Pondok Pesantren Wahabi Merusak Masa Depan Bangsa Indonesia
Pondok pesantren yang dikenal dengan markas Wahabi, salah satunya Pondok Pesantren Assunah. Pondok ini dikenal sebagai markas Wahabi terbesar di Lombok. Terletak di pinggir jalan utama di Desa Bagik Nyaka, Lombok Timur, terdapat sebuah kompleks besar yang diperuntukkan kepada guru, jemaah, dan para santri yang bekerja di pondok tersebut.
Seperti pondok pada umumnya, ia dijaga ketat oleh para santri. Namun, pada praktiknya ada perbedaan yang cukup menonjol yakni, ustaz laki-laki harus menggunakan hijab atau satirah apabila mengajar santri perempuan karena bukan muhrim. Sebagian besar para perempuan Wahabi menggunakan cadar di ruang publik.

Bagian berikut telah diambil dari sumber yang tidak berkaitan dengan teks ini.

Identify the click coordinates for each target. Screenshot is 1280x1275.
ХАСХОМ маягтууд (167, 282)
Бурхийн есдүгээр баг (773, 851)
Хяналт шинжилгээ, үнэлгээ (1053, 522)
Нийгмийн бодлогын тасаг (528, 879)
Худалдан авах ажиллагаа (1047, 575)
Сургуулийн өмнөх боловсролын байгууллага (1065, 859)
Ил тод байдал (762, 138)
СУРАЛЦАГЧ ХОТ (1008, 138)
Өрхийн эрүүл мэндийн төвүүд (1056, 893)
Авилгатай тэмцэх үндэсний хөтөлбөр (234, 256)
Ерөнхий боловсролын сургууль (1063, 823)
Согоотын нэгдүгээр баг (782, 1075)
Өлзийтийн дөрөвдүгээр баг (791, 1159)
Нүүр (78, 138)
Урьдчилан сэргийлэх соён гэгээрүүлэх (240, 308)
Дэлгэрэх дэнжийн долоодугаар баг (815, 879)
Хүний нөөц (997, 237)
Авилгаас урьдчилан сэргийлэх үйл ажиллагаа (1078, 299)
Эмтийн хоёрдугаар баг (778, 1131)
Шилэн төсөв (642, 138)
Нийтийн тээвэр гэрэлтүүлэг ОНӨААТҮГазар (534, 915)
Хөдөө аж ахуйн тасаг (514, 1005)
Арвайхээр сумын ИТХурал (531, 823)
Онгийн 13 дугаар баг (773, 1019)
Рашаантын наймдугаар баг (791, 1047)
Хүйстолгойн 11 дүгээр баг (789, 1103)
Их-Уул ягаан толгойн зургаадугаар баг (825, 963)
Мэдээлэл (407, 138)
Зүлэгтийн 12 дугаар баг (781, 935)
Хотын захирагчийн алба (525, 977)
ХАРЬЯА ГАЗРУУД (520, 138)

Salah satu jemaah pondok pesantren tersebut yang menceritakan bahwa, pasca mengenal ajaran Wahabi, merasa lebih islami karena memahami ajaran Islam sebenarnya. Kalimat ini disampaikan dengan mengacu pada kegiatan-kegiatan keagamaan yang diikuti. Namun, ia sudah mengikuti kegiatan dengan masyarakat. Ia tidak lagi berbaur dengan kegiatan kemasyarakatan, bahkan dianggap musuh karena ikut mengharamkan praktik adat setempat.
Sementara itu, Dian, salah satu pengajar di pondok tersebut, mengaku bahwa kegiatan yang tidak ada dalil dalam Al-Qur’an ataupun hadis ditiadakan. Tidak hanya ketiadaan dalil, mereka juga memiliki alasan bahwa mengetahui adat dan budaya adalah sesuatu yang sia-sia dan menyesatkan.
Berdasarkan penjelasan ini, barangkali kita bisa melihat bahwa ajaran Wahabi, tidak memberikan ruang bagi budaya yang berkembang di Indonesia untuk dipelajari oleh para santri. Bahkan, mereka diajarkan untuk membenci dan menolak budaya karena tidak ada dalil.
Wahabi menolak semua budaya yang berkembang di Indonesia tanpa ampun. Tentu, ini akan memperburuk pandangan para santri dengan tidak mengenali sejarah dan jati diri bangsa Indonesia. Dengan alasan memurnikan ajaran Islam, para santri akan terus menolak untuk mengenal lebih jauh tentang Indonesia, seperti budaya, sejarah, bahkan kehidupan Indonesia di masa silam. Mengapa pengetahuan ini penting?
Kecintaan terhadap bangsa dan negara, adalah modal utama bagi seseorang untuk terus bergerak dan berperilaku hidup sebagai bangsa Indonesia. Kecintaan semacam ini tidak akan dimiliki oleh orang tidak berpengetahuan tentang Indonesia itu sendiri.
Jika ini terus dibiarkan, maukah kita di masa yang akan datang, Indonesia dikuasai oleh para kelompok Wahabi yang menjadikan Indonesia sebagai daulah? Lalu bagaimana nasib mereka yang berbeda agama, berbeda suku, berbeda pemikiran? Mereka akan terusir dari bumi Indonesia. Na’udzubillah. Wallahu a’lam.